---------- DATASET ENTRIES

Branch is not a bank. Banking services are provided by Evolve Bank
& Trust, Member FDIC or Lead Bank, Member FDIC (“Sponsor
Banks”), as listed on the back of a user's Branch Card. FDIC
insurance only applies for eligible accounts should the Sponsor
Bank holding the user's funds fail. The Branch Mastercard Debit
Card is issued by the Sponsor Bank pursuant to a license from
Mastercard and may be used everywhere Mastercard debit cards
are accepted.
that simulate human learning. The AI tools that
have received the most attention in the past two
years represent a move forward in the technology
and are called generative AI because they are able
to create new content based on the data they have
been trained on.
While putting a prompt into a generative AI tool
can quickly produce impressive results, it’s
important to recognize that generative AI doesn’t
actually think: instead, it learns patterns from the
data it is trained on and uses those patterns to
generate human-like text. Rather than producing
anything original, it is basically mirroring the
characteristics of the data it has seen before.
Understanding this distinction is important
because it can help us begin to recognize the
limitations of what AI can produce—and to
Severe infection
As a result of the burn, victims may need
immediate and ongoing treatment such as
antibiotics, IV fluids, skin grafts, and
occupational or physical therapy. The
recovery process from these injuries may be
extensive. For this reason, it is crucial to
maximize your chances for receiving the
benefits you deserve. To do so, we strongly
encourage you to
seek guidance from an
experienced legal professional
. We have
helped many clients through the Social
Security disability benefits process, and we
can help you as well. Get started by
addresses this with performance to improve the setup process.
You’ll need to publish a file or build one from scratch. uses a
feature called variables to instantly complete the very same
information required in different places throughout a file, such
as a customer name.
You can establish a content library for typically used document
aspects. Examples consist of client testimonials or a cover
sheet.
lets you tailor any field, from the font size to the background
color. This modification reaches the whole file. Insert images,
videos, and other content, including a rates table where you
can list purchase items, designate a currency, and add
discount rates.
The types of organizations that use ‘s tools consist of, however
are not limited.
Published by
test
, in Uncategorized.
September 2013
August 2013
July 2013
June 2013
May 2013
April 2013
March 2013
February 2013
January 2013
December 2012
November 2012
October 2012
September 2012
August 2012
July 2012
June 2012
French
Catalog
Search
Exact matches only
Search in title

--------------------

TASK INSTRUCTIONS — Once more, write out the records in full, exactly as they appear.

OUTPUT FOR THIS TASK —
Branch is not a bank. Banking services are provided by Evolve Bank
& Trust, Member FDIC or Lead Bank, Member FDIC (“Sponsor
Banks”), as listed on the back of a user's Branch Card. FDIC
insurance only applies for eligible accounts should the Sponsor
Bank holding the user's funds fail. The Branch Mastercard Debit
Card is issued by the Sponsor Bank pursuant to a license from
Mastercard and may be used everywhere Mastercard debit cards
are accepted.
that simulate human learning. The AI tools that
have received the most attention in the past two
years represent a move forward in the technology
and are called generative AI because they are able
to create new content based on the data they have
been trained on.
While putting a prompt into a generative AI tool
can quickly produce impressive results, it’s
important to recognize that generative AI doesn’t
actually think: instead, it learns patterns from the
data it is trained on and uses those patterns to
generate human-like text. Rather than producing
anything original, it is basically mirroring the
characteristics of the data it has seen before.
Understanding this distinction is important
because it can help us begin to recognize the
limitations of what AI can produce—and to
Severe infection
As a result of the burn, victims may need
immediate and ongoing treatment such as
antibiotics, IV fluids, skin grafts, and
occupational or physical therapy. The
recovery process from these injuries may be
extensive. For this reason, it is crucial to
maximize your chances for receiving the
benefits you deserve. To do so, we strongly
encourage you to
seek guidance from an
experienced legal professional
. We have
helped many clients through the Social
Security disability benefits process, and we
can help you as well. Get started by
addresses this with performance to improve the setup process.
You’ll need to publish a file or build one from scratch. uses a
feature called variables to instantly complete the very same
information required in different places throughout a file, such
as a customer name.
You can establish a content library for typically used document
aspects. Examples consist of client testimonials or a cover
sheet.
lets you tailor any field, from the font size to the background
color. This modification reaches the whole file. Insert images,
videos, and other content, including a rates table where you
can list purchase items, designate a currency, and add
discount rates.
The types of organizations that use ‘s tools consist of, however
are not limited.
Published by
test
, in Uncategorized.
September 2013
August 2013
July 2013
June 2013
May 2013
April 2013
March 2013
February 2013
January 2013
December 2012
November 2012
October 2012
September 2012
August 2012
July 2012
June 2012
French
Catalog
Search
Exact matches only
Search in title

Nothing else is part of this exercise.